(Data records)
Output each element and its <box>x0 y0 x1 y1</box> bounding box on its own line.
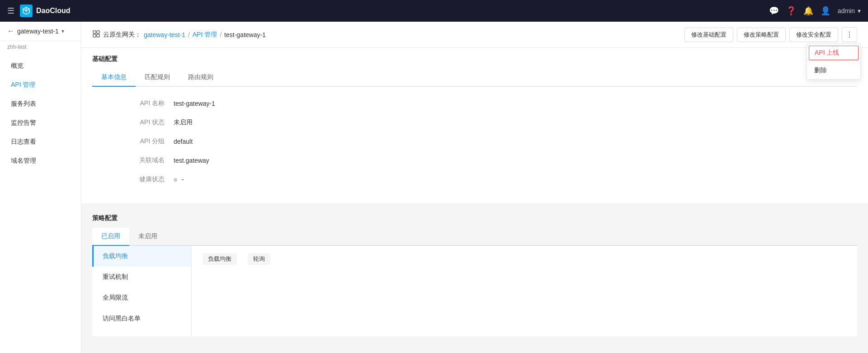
strategy-item-global-limit[interactable]: 全局限流 <box>92 287 191 308</box>
info-row-api-group: API 分组 default <box>128 132 821 151</box>
logo-icon <box>20 5 33 17</box>
breadcrumb-api-management-link[interactable]: API 管理 <box>193 31 217 39</box>
strategy-right-panel: 负载均衡 轮询 <box>192 246 857 336</box>
app-logo: DaoCloud <box>20 5 71 17</box>
tab-match-rules[interactable]: 匹配规则 <box>136 69 179 87</box>
sidebar-item-log-viewer[interactable]: 日志查看 <box>0 132 81 151</box>
svg-rect-1 <box>97 31 99 33</box>
breadcrumb-sep1: / <box>188 31 190 38</box>
info-row-api-name: API 名称 test-gateway-1 <box>128 94 821 113</box>
basic-info-table: API 名称 test-gateway-1 API 状态 未启用 API 分组 … <box>92 87 857 196</box>
info-row-health: 健康状态 - <box>128 170 821 189</box>
api-name-value: test-gateway-1 <box>174 100 215 107</box>
user-menu[interactable]: admin ▾ <box>838 7 861 14</box>
tab-strategy-disabled[interactable]: 未启用 <box>129 228 166 246</box>
sidebar-item-monitor-alert[interactable]: 监控告警 <box>0 113 81 132</box>
strategy-item-retry[interactable]: 重试机制 <box>92 267 191 287</box>
tab-strategy-enabled[interactable]: 已启用 <box>92 228 129 246</box>
basic-config-title: 基础配置 <box>92 55 857 63</box>
breadcrumb-sep2: / <box>220 31 222 38</box>
strategy-tabs: 已启用 未启用 <box>92 228 857 246</box>
dropdown-menu: API 上线 删除 <box>807 43 861 80</box>
modify-basic-config-button[interactable]: 修改基础配置 <box>684 28 733 42</box>
chevron-down-icon[interactable]: ▾ <box>61 28 64 34</box>
health-value: - <box>174 176 184 183</box>
api-status-label: API 状态 <box>128 118 165 127</box>
info-row-api-status: API 状态 未启用 <box>128 113 821 132</box>
navbar-right: 💬 ❓ 🔔 👤 admin ▾ <box>769 6 861 16</box>
breadcrumb-cloud-gateway: 云原生网关： <box>103 31 141 39</box>
delete-button[interactable]: 删除 <box>807 62 860 79</box>
main-content: 云原生网关： gateway-test-1 / API 管理 / test-ga… <box>81 22 868 353</box>
basic-config-section: 基础配置 基本信息 匹配规则 路由规则 API 名称 test-gateway-… <box>81 48 868 203</box>
sidebar-nav: 概览 API 管理 服务列表 监控告警 日志查看 域名管理 <box>0 53 81 170</box>
strategy-tag-load-balance: 负载均衡 <box>203 253 237 265</box>
strategy-content: 负载均衡 重试机制 全局限流 访问黑白名单 负载均衡 轮询 <box>92 246 857 336</box>
breadcrumb-current: test-gateway-1 <box>224 31 266 38</box>
api-group-value: default <box>174 138 193 145</box>
domain-label: 关联域名 <box>128 156 165 165</box>
strategy-config-title: 策略配置 <box>92 214 857 222</box>
back-arrow-icon[interactable]: ← <box>7 27 14 35</box>
modify-strategy-config-button[interactable]: 修改策略配置 <box>737 28 786 42</box>
logo-text: DaoCloud <box>36 7 71 15</box>
tab-route-rules[interactable]: 路由规则 <box>179 69 222 87</box>
sidebar-item-service-list[interactable]: 服务列表 <box>0 94 81 113</box>
navbar: ☰ DaoCloud 💬 ❓ 🔔 👤 admin ▾ <box>0 0 868 22</box>
health-dot-icon <box>174 178 177 182</box>
strategy-item-access-list[interactable]: 访问黑白名单 <box>92 308 191 329</box>
strategy-tag-round-robin: 轮询 <box>248 253 270 265</box>
sidebar-sub-label: zhh-test <box>0 41 81 53</box>
sidebar-header: ← gateway-test-1 ▾ <box>0 22 81 41</box>
page-header: 云原生网关： gateway-test-1 / API 管理 / test-ga… <box>81 22 868 48</box>
basic-config-tabs: 基本信息 匹配规则 路由规则 <box>92 69 857 87</box>
sidebar-item-domain-management[interactable]: 域名管理 <box>0 151 81 170</box>
header-actions: 修改基础配置 修改策略配置 修改安全配置 ⋮ <box>684 27 857 42</box>
domain-value: test.gateway <box>174 157 209 164</box>
health-label: 健康状态 <box>128 175 165 184</box>
help-icon[interactable]: ❓ <box>786 6 796 16</box>
modify-security-config-button[interactable]: 修改安全配置 <box>789 28 838 42</box>
svg-rect-0 <box>93 31 96 33</box>
sidebar-item-api-management[interactable]: API 管理 <box>0 75 81 94</box>
sidebar: ← gateway-test-1 ▾ zhh-test 概览 API 管理 服务… <box>0 22 81 353</box>
svg-rect-2 <box>93 34 96 37</box>
user-dropdown-icon: ▾ <box>858 7 861 14</box>
strategy-config-section: 策略配置 已启用 未启用 负载均衡 重试机制 全局限流 访问黑白名单 负载均衡 … <box>81 207 868 344</box>
breadcrumb: 云原生网关： gateway-test-1 / API 管理 / test-ga… <box>92 30 266 39</box>
api-online-button[interactable]: API 上线 <box>809 46 859 60</box>
bell-icon[interactable]: 🔔 <box>803 6 813 16</box>
api-name-label: API 名称 <box>128 99 165 108</box>
sidebar-item-overview[interactable]: 概览 <box>0 56 81 75</box>
health-text: - <box>182 176 184 183</box>
strategy-left-panel: 负载均衡 重试机制 全局限流 访问黑白名单 <box>92 246 192 336</box>
layout: ← gateway-test-1 ▾ zhh-test 概览 API 管理 服务… <box>0 22 868 353</box>
info-row-domain: 关联域名 test.gateway <box>128 151 821 170</box>
api-group-label: API 分组 <box>128 137 165 146</box>
more-actions-button[interactable]: ⋮ <box>842 27 857 42</box>
user-icon: 👤 <box>821 6 830 16</box>
api-status-value: 未启用 <box>174 118 193 127</box>
hamburger-menu[interactable]: ☰ <box>7 6 14 16</box>
tab-basic-info[interactable]: 基本信息 <box>92 69 136 87</box>
gateway-icon <box>92 30 100 39</box>
sidebar-gateway-name: gateway-test-1 <box>17 28 59 35</box>
strategy-item-load-balance[interactable]: 负载均衡 <box>92 246 191 267</box>
breadcrumb-gateway-link[interactable]: gateway-test-1 <box>144 31 185 38</box>
user-name: admin <box>838 7 855 14</box>
svg-rect-3 <box>97 34 99 37</box>
message-icon[interactable]: 💬 <box>769 6 779 16</box>
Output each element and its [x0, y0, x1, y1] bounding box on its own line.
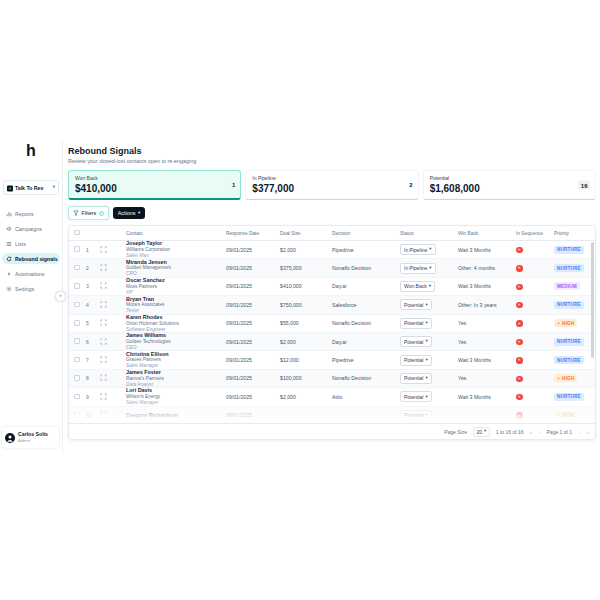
row-checkbox[interactable] [74, 375, 80, 381]
response-date: 09/01/2025 [223, 320, 277, 326]
expand-icon[interactable] [100, 393, 107, 400]
status-select[interactable]: Potential▾ [400, 410, 432, 421]
rebound-signals-app: h Talk To Rev ▾ Reports Campaigns Lists … [0, 140, 600, 455]
x-circle-icon: ✕ [516, 320, 523, 327]
table-row[interactable]: 2 Miranda Jensen Golden Management CRO 0… [69, 259, 595, 277]
sidebar-collapse-button[interactable]: ‹ [55, 291, 66, 302]
last-page-icon[interactable]: » [586, 429, 589, 435]
expand-icon[interactable] [100, 264, 107, 271]
win-back: Wait 3 Months [455, 357, 513, 363]
status-select[interactable]: Potential▾ [400, 355, 432, 366]
expand-icon[interactable] [100, 374, 107, 381]
expand-icon[interactable] [100, 411, 107, 418]
expand-icon[interactable] [100, 356, 107, 363]
chevron-down-icon: ▾ [425, 395, 427, 400]
first-page-icon[interactable]: « [530, 429, 533, 435]
card-count: 2 [409, 182, 412, 188]
page-subtitle: Review your closed-lost contacts open to… [68, 158, 596, 164]
priority-badge: NURTURE [554, 264, 584, 272]
expand-icon[interactable] [100, 338, 107, 345]
summary-card-won-back[interactable]: Won Back $410,000 1 [68, 170, 241, 200]
card-label: Potential [430, 175, 589, 181]
col-header-in-sequence[interactable]: In Sequence [513, 231, 551, 236]
table-row[interactable]: 6 James Williams Golden Technologies CEO… [69, 333, 595, 351]
expand-icon[interactable] [100, 282, 107, 289]
status-select[interactable]: Potential▾ [400, 299, 432, 310]
deal-size: $410,000 [277, 283, 329, 289]
user-profile[interactable]: Carlos Solis Admin [2, 427, 59, 448]
sidebar: h Talk To Rev ▾ Reports Campaigns Lists … [0, 140, 63, 452]
win-back: Wait 3 Months [455, 247, 513, 253]
table-row[interactable]: 3 Oscar Sanchez Moss Partners VP 09/01/2… [69, 278, 595, 296]
summary-card-in-pipeline[interactable]: In Pipeline $377,000 2 [245, 170, 418, 200]
table-row[interactable]: 4 Bryan Tran Mora's Associates Tester 09… [69, 296, 595, 314]
table-row[interactable]: 8 James Foster Ramos's Partners Data Ana… [69, 370, 595, 388]
row-checkbox[interactable] [74, 320, 80, 326]
row-checkbox[interactable] [74, 412, 80, 418]
select-all-checkbox[interactable] [74, 230, 80, 236]
col-header-deal-size[interactable]: Deal Size [277, 231, 329, 236]
status-value: Potential [404, 339, 423, 345]
prev-page-icon[interactable]: ‹ [539, 429, 541, 435]
filters-button[interactable]: Filters [68, 206, 109, 220]
table-row[interactable]: 1 Joseph Taylor Williams Corporation Sal… [69, 241, 595, 259]
sidebar-item-rebound-signals[interactable]: Rebound signals [2, 253, 60, 264]
sidebar-item-reports[interactable]: Reports [2, 208, 60, 219]
sidebar-item-lists[interactable]: Lists [2, 238, 60, 249]
expand-icon[interactable] [100, 246, 107, 253]
status-value: Potential [404, 320, 423, 326]
expand-icon[interactable] [100, 301, 107, 308]
decision: Nonaflo Decision [329, 320, 397, 326]
table-header: Contact Response Date Deal Size Decision… [69, 226, 595, 241]
row-checkbox[interactable] [74, 357, 80, 363]
col-header-win-back[interactable]: Win Back [455, 231, 513, 236]
row-checkbox[interactable] [74, 246, 80, 252]
row-checkbox[interactable] [74, 394, 80, 400]
deal-size: $2,000 [277, 247, 329, 253]
status-select[interactable]: Won Back▾ [400, 281, 435, 292]
workspace-selector[interactable]: Talk To Rev ▾ [3, 180, 59, 195]
actions-button[interactable]: Actions ▾ [113, 207, 145, 219]
page-size-select[interactable]: 20 ▾ [473, 427, 490, 437]
chevron-down-icon: ▾ [429, 284, 431, 289]
table-row[interactable]: 9 Lori Davis Wilson's Energy Sales Manag… [69, 388, 595, 406]
expand-icon[interactable] [100, 319, 107, 326]
col-header-response-date[interactable]: Response Date [223, 231, 277, 236]
page-indicator: Page 1 of 1 [547, 429, 573, 435]
contact-name: Bryan Tran [126, 296, 223, 303]
next-page-icon[interactable]: › [578, 429, 580, 435]
table-row[interactable]: 7 Christina Ellison Graves Partners Sale… [69, 351, 595, 369]
x-circle-icon: ✕ [516, 247, 523, 254]
status-value: Potential [404, 357, 423, 363]
chevron-down-icon: ▾ [429, 247, 431, 252]
decision: Day.ai [329, 283, 397, 289]
status-value: Potential [404, 302, 423, 308]
response-date: 09/01/2025 [223, 339, 277, 345]
summary-card-potential[interactable]: Potential $1,608,000 16 [423, 170, 596, 200]
table-row[interactable]: 5 Karen Rhodes Orion Hickman Solutions S… [69, 315, 595, 333]
row-checkbox[interactable] [74, 283, 80, 289]
sidebar-item-automations[interactable]: Automations [2, 268, 60, 279]
row-checkbox[interactable] [74, 265, 80, 271]
status-select[interactable]: Potential▾ [400, 373, 432, 384]
row-checkbox[interactable] [74, 302, 80, 308]
col-header-status[interactable]: Status [397, 231, 455, 236]
status-select[interactable]: In Pipeline▾ [400, 244, 436, 255]
status-select[interactable]: Potential▾ [400, 318, 432, 329]
status-select[interactable]: In Pipeline▾ [400, 263, 436, 274]
response-date: 09/01/2025 [223, 283, 277, 289]
col-header-decision[interactable]: Decision [329, 231, 397, 236]
avatar [5, 429, 15, 447]
status-select[interactable]: Potential▾ [400, 391, 432, 402]
bar-chart-icon [6, 211, 12, 217]
win-back: Yes [455, 339, 513, 345]
sidebar-item-settings[interactable]: Settings [2, 283, 60, 294]
card-count: 16 [578, 181, 590, 190]
status-select[interactable]: Potential▾ [400, 336, 432, 347]
sidebar-item-campaigns[interactable]: Campaigns [2, 223, 60, 234]
response-date: 09/01/2025 [223, 302, 277, 308]
vertical-scrollbar[interactable] [591, 242, 594, 358]
col-header-contact[interactable]: Contact [123, 231, 223, 236]
col-header-priority[interactable]: Priority [551, 231, 595, 236]
row-checkbox[interactable] [74, 338, 80, 344]
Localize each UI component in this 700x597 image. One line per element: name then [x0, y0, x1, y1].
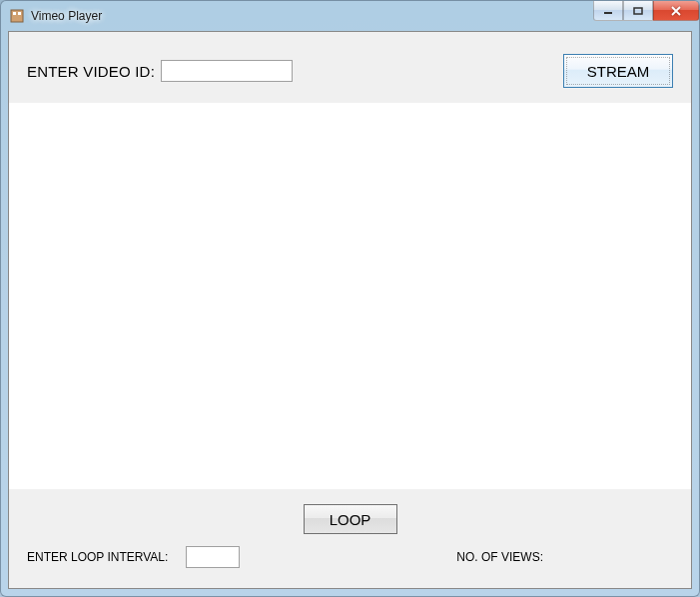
app-icon — [9, 8, 25, 24]
titlebar[interactable]: Vimeo Player — [1, 1, 699, 31]
maximize-button[interactable] — [623, 1, 653, 21]
video-id-label: ENTER VIDEO ID: — [27, 63, 155, 80]
svg-rect-3 — [604, 12, 612, 14]
loop-interval-label: ENTER LOOP INTERVAL: — [27, 550, 168, 564]
svg-rect-1 — [13, 12, 16, 15]
svg-rect-2 — [18, 12, 21, 15]
svg-rect-4 — [634, 8, 642, 14]
window-title: Vimeo Player — [31, 9, 102, 23]
client-area: ENTER VIDEO ID: STREAM LOOP ENTER LOOP I… — [8, 31, 692, 589]
bottom-row: ENTER LOOP INTERVAL: NO. OF VIEWS: — [9, 546, 691, 588]
caption-buttons — [593, 1, 699, 21]
stream-button[interactable]: STREAM — [563, 54, 673, 88]
svg-rect-0 — [11, 10, 23, 22]
close-button[interactable] — [653, 1, 699, 21]
minimize-button[interactable] — [593, 1, 623, 21]
loop-row: LOOP — [9, 490, 691, 546]
loop-interval-input[interactable] — [186, 546, 240, 568]
video-id-input[interactable] — [161, 60, 293, 82]
loop-button[interactable]: LOOP — [304, 504, 397, 534]
views-label: NO. OF VIEWS: — [456, 550, 543, 564]
top-row: ENTER VIDEO ID: STREAM — [9, 32, 691, 102]
window-frame: Vimeo Player ENTER VIDEO ID: STREAM LOOP — [0, 0, 700, 597]
video-panel — [9, 102, 691, 490]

### WORK REQUIRED
Every line above with the string "breadcrumb" in it should be copied into the answer.

### TASK SOLUTION
breadcrumb-api-management-link[interactable]: API 管理 <box>193 31 217 39</box>
breadcrumb-sep1: / <box>188 31 190 38</box>
breadcrumb-sep2: / <box>220 31 222 38</box>
breadcrumb-cloud-gateway: 云原生网关： <box>103 31 141 39</box>
breadcrumb-current: test-gateway-1 <box>224 31 266 38</box>
breadcrumb: 云原生网关： gateway-test-1 / API 管理 / test-ga… <box>92 30 266 39</box>
breadcrumb-gateway-link[interactable]: gateway-test-1 <box>144 31 185 38</box>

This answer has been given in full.